Ending one-and-done is the biggest change suggested by the commission, even though it’s an NBA rule — which Rice pointed out. The commission wants 18-year-olds to again be eligible for the NBA draft, allowing a path to the pros directly out of high school.
The rule was implemented in 2006 despite the success of straight-from-high-school stars such as LeBron James, Kobe Bryant and Kevin Garnett.
The most significant thing is that the dialogue has been opened up,” committee member and Hall of Famer David Robinson told ESPN’s Get Up on Wednesday. “All these different constituents [NBA, apparel companies, NCAA, coaches, administrators] … came to the table to discuss some of these matters, which were in silos before. It opened up a tremendous dialogue.
“I think we all agree we have to do what’s in the best interests of these kids. We have to give them options, open up their eyes to the reality of the situation: ‘What percent of you are going to play in the pros?’ The rest of them need an education. That is what’s going to be the real value here — going to college. Not so you can skip through college and get to the NBA as quickly as possible.”
If a change is not made to one-and-done, Rice said the commission will look into options, such as making freshmen ineligible or locking a scholarship for three or four years if the recipient leaves a program after one year.
“One-and-done has to go one way or another,” Rice told The Associated Press.
The NBA and NBPA conversations on eliminating the one-and-done rule are centered on the 2020 draft as the earliest possible date for change, league sources told ESPN’s Adrian Wojnarowski on Wednesday. The Players Association’s executive committee, including president Chris Paul, won’t meet until after the NBA season.

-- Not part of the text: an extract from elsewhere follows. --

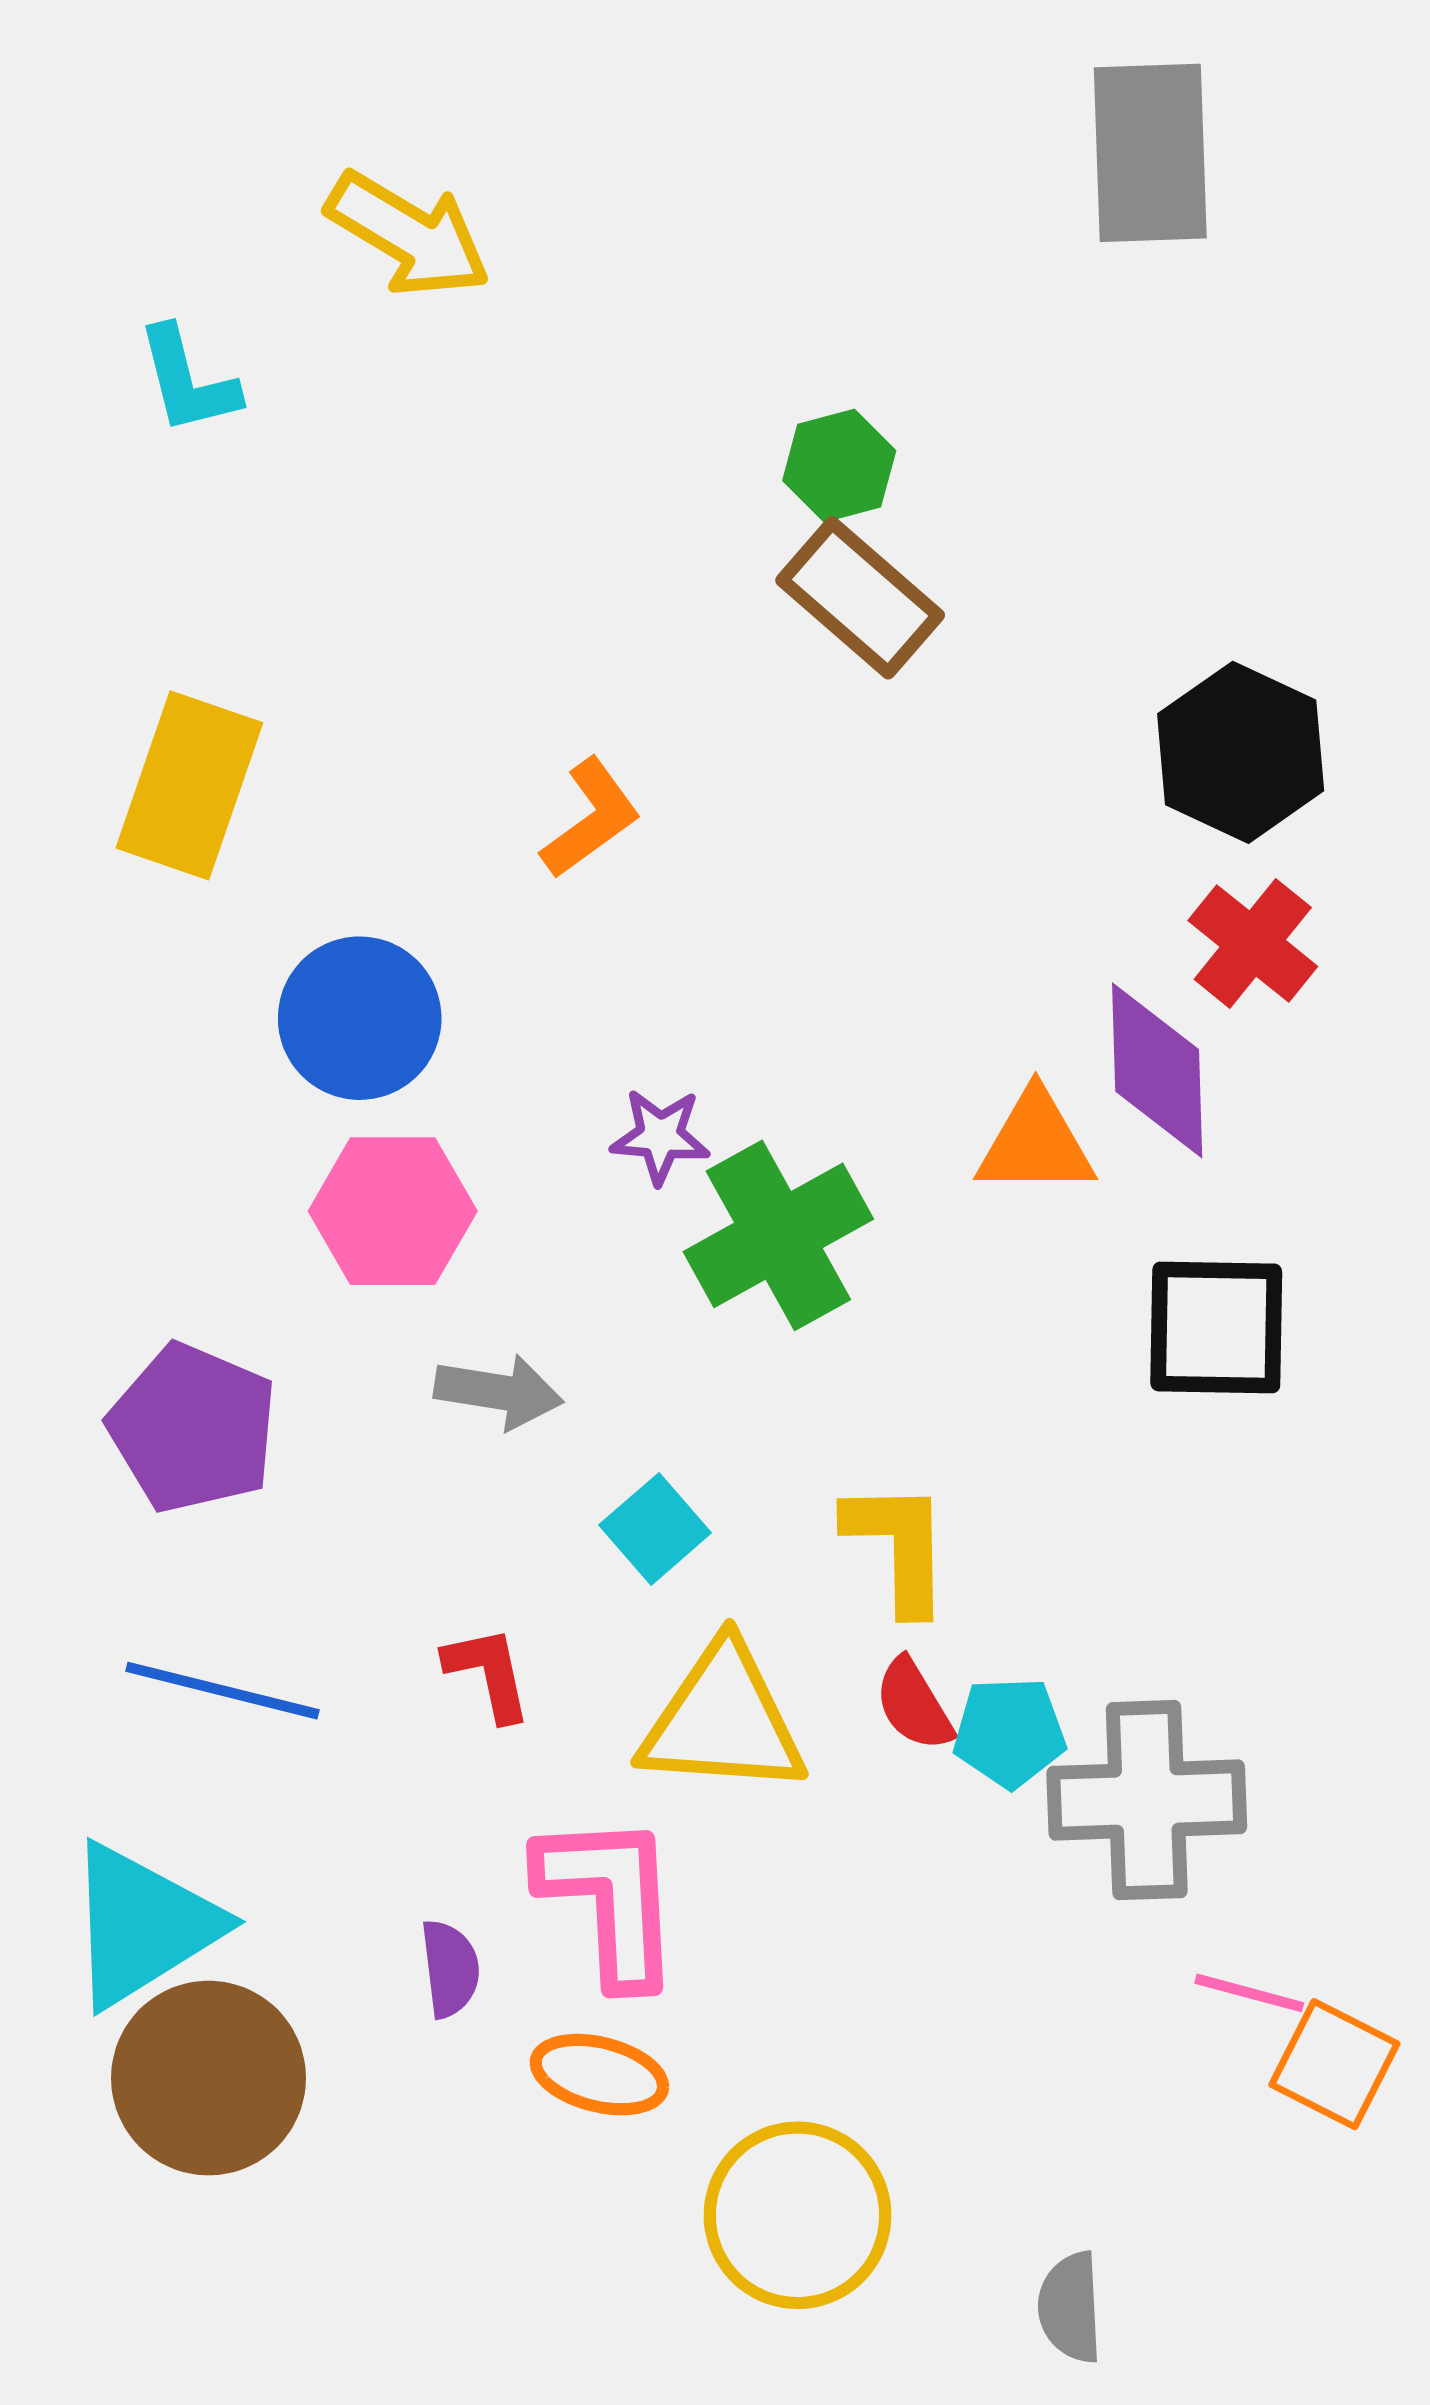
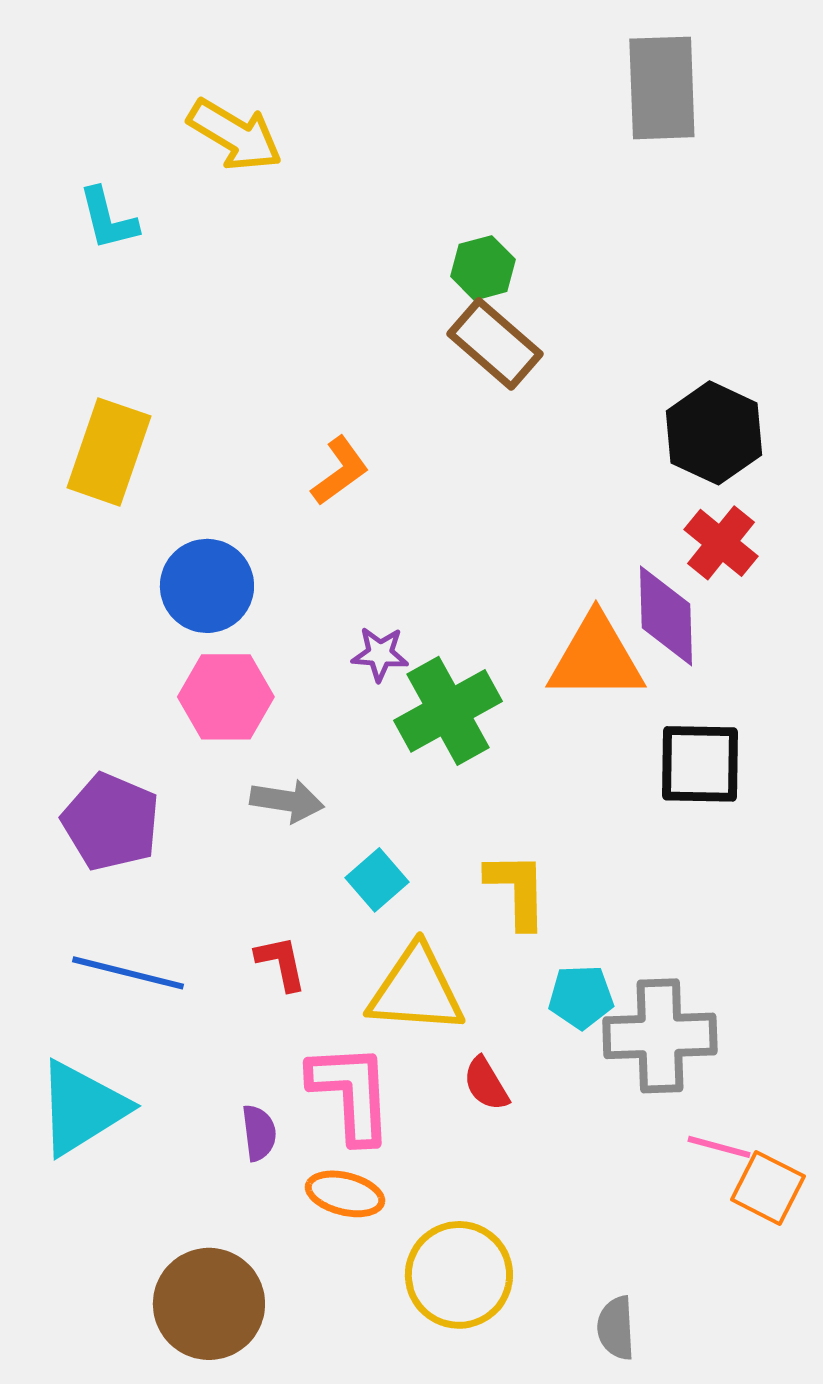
orange triangle: (1036, 1143) -> (596, 658), size x1.4
red semicircle: (914, 1704) -> (486, 1084), moved
brown circle: (209, 2078) -> (209, 1304), moved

The commission also recommends college players should be able to return to school if they go undrafted, as long as they don’t sign a professional contract. As it stands, players can test NBA draft waters without an agent, but must withdraw their name weeks before the draft should they decide to return to school.
“Erroneously entering the NBA draft is not the kind of misjudgment that should deprive student-athletes of the valuable opportunity to enter college or to continue in college while playing basketball,” said Rice, who added that the commission considered, but did not recommend, the “baseball rule” that requires two or three years of college if prospects don’t go straight to the draft out of high school.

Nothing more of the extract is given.